For example, let's say we have a uniform sales tax of 5%. A poor person with an income of $20k will spend almost all of that $20k during the year, paying 5% of her salary in taxes. (She might even borrow money and spend more than her income, meaning relative to her income the rate increases to more than 5%.)
Say for the sake of argument unpoor me makes $40k and I spend $30k, saving the remaining $10k. I pay $1.5k in taxes, more in absolute terms but less as a percentage of income (3.75%), which is the definition of a regressive tax.
There are other ways sales taxes tend to favor the unpoor. For example, a poor person will typically buy almost all goods locally and thus be subject to tax on all of them.
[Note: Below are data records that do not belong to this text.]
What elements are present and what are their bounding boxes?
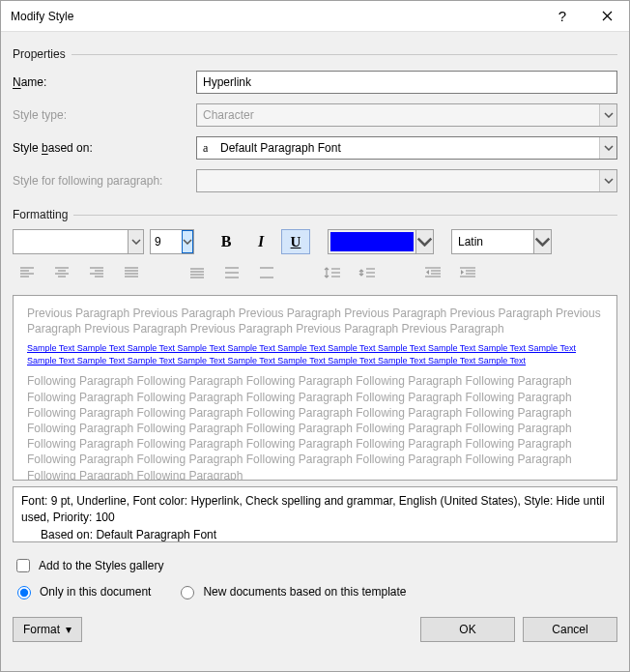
style-description: Font: 9 pt, Underline, Font color: Hyper… [13,486,617,542]
font-name-combo[interactable] [13,229,144,254]
modify-style-dialog: Modify Style ? Properties Name: Style ty… [0,0,630,672]
chevron-down-icon [599,170,616,191]
help-icon: ? [558,8,566,24]
style-type-label: Style type: [13,108,196,122]
align-left-button [13,260,42,285]
indent-decrease-button [418,260,447,285]
format-button[interactable]: Format ▾ [13,617,82,642]
preview-pane: Previous Paragraph Previous Paragraph Pr… [13,295,617,481]
italic-button[interactable]: I [246,229,275,254]
titlebar: Modify Style ? [1,1,629,32]
close-icon [602,11,613,21]
based-on-value: Default Paragraph Font [220,141,341,155]
new-docs-template-label[interactable]: New documents based on this template [203,585,406,599]
add-to-gallery-label[interactable]: Add to the Styles gallery [39,559,163,572]
script-value: Latin [458,235,483,248]
space-before-inc-button [318,260,347,285]
align-justify-button [117,260,146,285]
style-type-value: Character [203,108,254,122]
indent-decrease-icon [424,266,442,279]
spacing-2-button [252,260,281,285]
font-color-picker[interactable] [328,229,434,254]
following-para-select [196,169,617,192]
spacing-15-button [217,260,246,285]
close-button[interactable] [585,1,629,32]
based-on-label: Style based on: [13,141,196,155]
only-this-document-label[interactable]: Only in this document [40,585,151,599]
indent-increase-button [453,260,482,285]
align-center-icon [54,266,70,279]
style-type-select: Character [196,103,617,127]
cancel-button[interactable]: Cancel [523,617,617,642]
line-spacing-1-icon [189,266,205,279]
italic-icon: I [258,233,264,250]
based-on-select[interactable]: a Default Paragraph Font [196,136,617,160]
underline-button[interactable]: U [281,229,310,254]
script-select[interactable]: Latin [451,229,552,254]
align-left-icon [19,266,35,279]
align-right-button [82,260,111,285]
ok-button[interactable]: OK [420,617,515,642]
font-name-input[interactable] [14,231,128,252]
chevron-down-icon[interactable] [128,230,143,253]
sample-text: Sample Text Sample Text Sample Text Samp… [27,342,603,367]
chevron-down-icon [599,137,616,159]
help-button[interactable]: ? [540,1,585,32]
chevron-down-icon [599,104,616,126]
description-line-1: Font: 9 pt, Underline, Font color: Hyper… [21,493,609,527]
properties-group-label: Properties [13,47,72,61]
chevron-down-icon[interactable] [415,230,433,253]
line-spacing-15-icon [224,266,240,279]
underline-icon: U [291,234,301,250]
indent-increase-icon [459,266,476,279]
dropdown-triangle-icon: ▾ [66,623,72,636]
only-this-document-radio[interactable] [17,586,31,599]
line-spacing-2-icon [259,266,274,279]
chevron-down-icon [533,230,551,253]
spacing-1-button [183,260,212,285]
formatting-group-label: Formatting [13,208,73,221]
following-para-label: Style for following paragraph: [13,174,196,188]
align-center-button [47,260,76,285]
bold-button[interactable]: B [212,229,241,254]
character-a-icon: a [203,141,215,156]
align-justify-icon [124,266,139,279]
prev-paragraph: Previous Paragraph Previous Paragraph Pr… [27,306,603,336]
align-right-icon [89,266,104,279]
space-before-dec-button [353,260,382,285]
following-paragraph: Following Paragraph Following Paragraph … [27,373,603,481]
color-swatch [330,232,414,251]
name-input[interactable] [196,71,617,94]
chevron-down-icon[interactable] [182,230,193,253]
space-after-icon [358,265,376,280]
divider [73,215,617,216]
divider [72,54,617,55]
name-label: Name: [13,75,196,89]
description-line-2: Based on: Default Paragraph Font [21,527,609,543]
add-to-gallery-checkbox[interactable] [16,559,30,572]
paragraph-toolbar [13,260,617,285]
font-size-input[interactable] [151,231,182,252]
dialog-title: Modify Style [11,10,540,23]
new-docs-template-radio[interactable] [181,586,194,599]
formatting-toolbar: B I U Latin [13,229,617,254]
space-before-icon [324,265,341,280]
font-size-combo[interactable] [150,229,194,254]
bold-icon: B [221,233,232,250]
This is not necessarily true of non-poor people -- more than half of my monthly purchases are tax-exempt because of where I make the purchase. (For example, when I buy software from American companies, neither Japan nor my locality nor most US states tax me.)
There are tweaks you can make to sales taxes which make them marginally "fairer" to the poor: exempting food and clothing, for example, which the poor tend to spend more on as a percentage of income than the rich. However, these tweaks get very complicated very fast (a lot of governments actually have a policy which sounds like "Exempting food sales but taxing prepared food sold for immediate consumption unless it is take-out except taxing hot take-out." I wish I was joking. My sympathies in advance to anyone who writes POS software for French bistros.) These exemptions also tend to cost the state a lot of money, because non-poor people spend lots of money on food, clothing, etc.
Anyhow, long story short: sales taxes are, and must always be, a regressive tax on the poor.